Swedish network equipment maker Ericsson said Monday that it was suspending all of its Russian operations over the war in Ukraine for the foreseeable future.

Ericsson suspends all Russia operations indefinitely

The telecom giant already announced in late February that it would stop all deliveries to Russia following Moscow’s February 24 invasion of Ukraine.

“In the light of recent events and of European Union sanctions, the company will now suspend its affected business with customers in Russia indefinitely,” Ericsson said in a statement.

The company added that it was “engaging with customers and partners regarding the indefinite suspension of the affected business.”

“The priority is to focus on the safety and well-being of Ericsson employees in Russia and they will be placed on paid leave,” it said.

READ ALSO: How has Sweden responded to Putin’s war in Ukraine so far?

Hundreds of Western firms ranging from Ikea to Coca-Cola, Goldman Sachs and McDonald’s have stopped operations in the country since the invasion, with French banking group Societe Generale announcing Monday it was selling its stake in Russia’s Rosbank.

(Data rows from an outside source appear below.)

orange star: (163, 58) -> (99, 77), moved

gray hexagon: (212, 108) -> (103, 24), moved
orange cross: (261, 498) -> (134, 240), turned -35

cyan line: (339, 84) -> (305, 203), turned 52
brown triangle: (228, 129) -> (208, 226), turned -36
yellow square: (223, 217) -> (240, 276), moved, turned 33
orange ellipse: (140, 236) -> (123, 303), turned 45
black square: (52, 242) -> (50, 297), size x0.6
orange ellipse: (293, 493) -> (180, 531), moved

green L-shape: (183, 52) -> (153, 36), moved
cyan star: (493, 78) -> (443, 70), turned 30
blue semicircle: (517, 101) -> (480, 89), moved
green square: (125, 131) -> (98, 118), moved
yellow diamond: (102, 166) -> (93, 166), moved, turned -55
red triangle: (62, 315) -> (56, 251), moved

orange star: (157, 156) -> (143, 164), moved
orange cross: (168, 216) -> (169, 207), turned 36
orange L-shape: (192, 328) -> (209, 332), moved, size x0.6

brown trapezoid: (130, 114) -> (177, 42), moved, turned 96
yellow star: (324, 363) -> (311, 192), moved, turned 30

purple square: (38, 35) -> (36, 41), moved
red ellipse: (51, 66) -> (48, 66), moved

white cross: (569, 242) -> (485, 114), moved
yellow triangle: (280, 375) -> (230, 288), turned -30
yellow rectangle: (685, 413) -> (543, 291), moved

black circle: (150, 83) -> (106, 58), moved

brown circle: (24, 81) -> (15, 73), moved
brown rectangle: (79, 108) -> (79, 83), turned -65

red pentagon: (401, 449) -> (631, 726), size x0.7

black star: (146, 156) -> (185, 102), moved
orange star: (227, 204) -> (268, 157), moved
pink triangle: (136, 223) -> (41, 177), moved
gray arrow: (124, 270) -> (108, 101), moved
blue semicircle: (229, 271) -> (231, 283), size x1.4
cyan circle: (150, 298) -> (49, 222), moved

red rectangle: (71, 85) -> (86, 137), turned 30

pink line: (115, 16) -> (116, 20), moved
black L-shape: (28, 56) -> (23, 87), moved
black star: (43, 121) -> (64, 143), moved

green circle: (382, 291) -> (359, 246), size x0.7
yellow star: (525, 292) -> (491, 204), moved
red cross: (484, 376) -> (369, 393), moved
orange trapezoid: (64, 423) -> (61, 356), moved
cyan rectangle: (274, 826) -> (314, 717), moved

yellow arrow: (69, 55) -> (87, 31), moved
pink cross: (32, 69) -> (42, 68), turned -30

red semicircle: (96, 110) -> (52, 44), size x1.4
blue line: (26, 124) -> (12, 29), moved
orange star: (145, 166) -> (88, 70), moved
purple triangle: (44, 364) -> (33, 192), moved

Ericsson has around 600 employees in Russia, and is a “major supplier to the largest operator MTS and the fourth largest operator Tele2,” a company spokeswoman told AFP, adding that together with Ukraine, Russia accounts for less than two percent of revenue.

As a result, the equipment maker said it would record a provision for 900 million Swedish kronor ($95 million, 87 million euros) for the first quarter of 2022 for “impairment of assets and other exceptional costs,” though no staff redundancy costs were included.
Ericsson is due to publish its first quarter earnings on April 14.